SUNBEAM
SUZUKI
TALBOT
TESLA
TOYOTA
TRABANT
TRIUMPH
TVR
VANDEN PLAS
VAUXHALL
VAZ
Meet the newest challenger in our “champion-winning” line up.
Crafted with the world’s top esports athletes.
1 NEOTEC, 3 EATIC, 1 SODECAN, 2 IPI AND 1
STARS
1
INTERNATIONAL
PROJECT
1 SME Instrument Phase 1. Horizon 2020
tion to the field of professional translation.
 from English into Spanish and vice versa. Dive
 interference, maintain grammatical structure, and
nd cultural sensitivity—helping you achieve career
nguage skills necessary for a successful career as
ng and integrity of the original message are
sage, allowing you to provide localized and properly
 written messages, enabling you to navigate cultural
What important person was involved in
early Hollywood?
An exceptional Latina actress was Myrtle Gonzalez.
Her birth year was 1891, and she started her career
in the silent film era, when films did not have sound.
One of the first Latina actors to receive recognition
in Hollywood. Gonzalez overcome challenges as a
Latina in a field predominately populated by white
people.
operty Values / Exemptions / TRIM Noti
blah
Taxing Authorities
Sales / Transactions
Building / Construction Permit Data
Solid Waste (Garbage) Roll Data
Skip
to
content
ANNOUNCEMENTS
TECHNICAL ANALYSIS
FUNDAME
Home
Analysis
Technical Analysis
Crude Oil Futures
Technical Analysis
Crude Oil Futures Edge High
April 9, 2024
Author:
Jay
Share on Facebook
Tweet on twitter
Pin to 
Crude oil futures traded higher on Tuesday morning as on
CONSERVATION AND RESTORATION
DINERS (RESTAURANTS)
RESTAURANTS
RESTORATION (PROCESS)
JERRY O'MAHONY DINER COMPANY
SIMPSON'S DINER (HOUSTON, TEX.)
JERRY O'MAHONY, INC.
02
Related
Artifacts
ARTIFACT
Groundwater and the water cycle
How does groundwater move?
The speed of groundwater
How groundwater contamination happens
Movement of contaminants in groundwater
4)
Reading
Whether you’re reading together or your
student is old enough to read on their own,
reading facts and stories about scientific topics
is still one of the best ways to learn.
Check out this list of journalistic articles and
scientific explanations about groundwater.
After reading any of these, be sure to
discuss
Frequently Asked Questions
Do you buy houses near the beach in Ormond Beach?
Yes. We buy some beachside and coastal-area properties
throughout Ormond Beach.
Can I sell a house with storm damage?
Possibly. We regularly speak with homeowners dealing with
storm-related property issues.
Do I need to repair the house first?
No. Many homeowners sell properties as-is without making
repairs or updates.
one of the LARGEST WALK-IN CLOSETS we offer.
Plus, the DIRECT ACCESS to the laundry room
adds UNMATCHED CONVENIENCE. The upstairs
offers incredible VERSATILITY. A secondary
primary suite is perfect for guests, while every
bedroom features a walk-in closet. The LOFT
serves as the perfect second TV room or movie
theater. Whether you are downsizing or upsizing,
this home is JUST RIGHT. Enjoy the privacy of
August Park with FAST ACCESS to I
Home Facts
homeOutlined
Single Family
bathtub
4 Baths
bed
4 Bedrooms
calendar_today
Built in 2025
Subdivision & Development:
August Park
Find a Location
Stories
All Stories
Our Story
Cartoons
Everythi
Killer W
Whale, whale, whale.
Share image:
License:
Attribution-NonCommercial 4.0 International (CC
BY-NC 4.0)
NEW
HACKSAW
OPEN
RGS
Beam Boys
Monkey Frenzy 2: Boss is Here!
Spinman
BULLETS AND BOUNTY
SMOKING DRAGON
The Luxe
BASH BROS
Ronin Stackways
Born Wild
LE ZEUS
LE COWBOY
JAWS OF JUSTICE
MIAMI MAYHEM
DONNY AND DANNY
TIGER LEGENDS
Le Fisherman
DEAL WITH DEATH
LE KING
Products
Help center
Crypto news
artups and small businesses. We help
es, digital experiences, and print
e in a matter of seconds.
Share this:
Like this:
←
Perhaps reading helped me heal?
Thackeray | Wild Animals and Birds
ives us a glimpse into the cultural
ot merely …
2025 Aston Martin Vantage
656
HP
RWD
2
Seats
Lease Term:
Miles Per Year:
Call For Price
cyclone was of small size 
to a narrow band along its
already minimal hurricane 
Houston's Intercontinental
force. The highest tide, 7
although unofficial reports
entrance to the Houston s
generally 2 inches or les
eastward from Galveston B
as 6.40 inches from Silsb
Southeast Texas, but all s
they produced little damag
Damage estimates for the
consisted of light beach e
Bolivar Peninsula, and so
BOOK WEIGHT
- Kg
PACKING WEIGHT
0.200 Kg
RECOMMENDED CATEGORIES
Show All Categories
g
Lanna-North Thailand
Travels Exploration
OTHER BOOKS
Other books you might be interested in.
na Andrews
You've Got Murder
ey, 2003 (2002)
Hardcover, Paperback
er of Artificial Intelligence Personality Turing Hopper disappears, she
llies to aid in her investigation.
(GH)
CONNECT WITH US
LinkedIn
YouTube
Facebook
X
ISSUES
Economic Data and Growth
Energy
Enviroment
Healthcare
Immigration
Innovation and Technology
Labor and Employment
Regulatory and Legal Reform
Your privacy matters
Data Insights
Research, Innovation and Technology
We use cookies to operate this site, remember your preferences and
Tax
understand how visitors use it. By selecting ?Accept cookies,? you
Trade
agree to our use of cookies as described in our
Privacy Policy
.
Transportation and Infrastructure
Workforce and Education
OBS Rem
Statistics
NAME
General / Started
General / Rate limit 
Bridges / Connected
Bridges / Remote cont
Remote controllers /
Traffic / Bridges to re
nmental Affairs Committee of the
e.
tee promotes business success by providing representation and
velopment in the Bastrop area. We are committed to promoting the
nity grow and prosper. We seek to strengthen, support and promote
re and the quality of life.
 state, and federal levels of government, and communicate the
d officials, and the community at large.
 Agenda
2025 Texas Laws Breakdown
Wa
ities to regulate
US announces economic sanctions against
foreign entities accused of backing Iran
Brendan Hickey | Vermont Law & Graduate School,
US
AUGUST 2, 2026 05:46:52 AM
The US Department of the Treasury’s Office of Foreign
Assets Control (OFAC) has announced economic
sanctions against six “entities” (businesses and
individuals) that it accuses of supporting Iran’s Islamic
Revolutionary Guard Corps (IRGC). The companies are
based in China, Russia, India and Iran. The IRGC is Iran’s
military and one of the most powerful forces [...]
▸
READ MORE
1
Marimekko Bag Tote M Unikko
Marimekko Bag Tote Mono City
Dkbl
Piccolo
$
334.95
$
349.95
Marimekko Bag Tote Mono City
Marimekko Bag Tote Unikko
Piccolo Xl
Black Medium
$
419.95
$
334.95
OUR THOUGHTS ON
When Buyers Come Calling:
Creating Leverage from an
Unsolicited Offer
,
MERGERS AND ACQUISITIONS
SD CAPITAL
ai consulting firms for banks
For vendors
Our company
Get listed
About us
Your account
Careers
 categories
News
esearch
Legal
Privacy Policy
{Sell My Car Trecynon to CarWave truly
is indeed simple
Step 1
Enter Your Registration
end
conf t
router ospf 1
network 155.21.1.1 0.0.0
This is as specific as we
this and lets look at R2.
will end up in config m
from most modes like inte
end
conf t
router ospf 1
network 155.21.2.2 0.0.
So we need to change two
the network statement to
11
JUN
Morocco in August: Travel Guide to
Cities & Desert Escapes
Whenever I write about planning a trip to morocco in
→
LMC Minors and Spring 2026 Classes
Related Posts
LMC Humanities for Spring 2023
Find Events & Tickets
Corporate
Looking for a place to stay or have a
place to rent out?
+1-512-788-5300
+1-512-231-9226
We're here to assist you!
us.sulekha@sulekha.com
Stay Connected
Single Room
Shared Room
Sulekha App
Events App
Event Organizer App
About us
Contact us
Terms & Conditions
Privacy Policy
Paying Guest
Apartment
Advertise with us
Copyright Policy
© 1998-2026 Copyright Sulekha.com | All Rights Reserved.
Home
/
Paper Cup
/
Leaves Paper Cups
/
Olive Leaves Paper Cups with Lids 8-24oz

·····

* [Your assignment]:
Show every line in the entries above that contains the string "properties".

* [Solution to the problem]:
Yes. We buy some beachside and coastal-area properties
No. Many homeowners sell properties as-is without making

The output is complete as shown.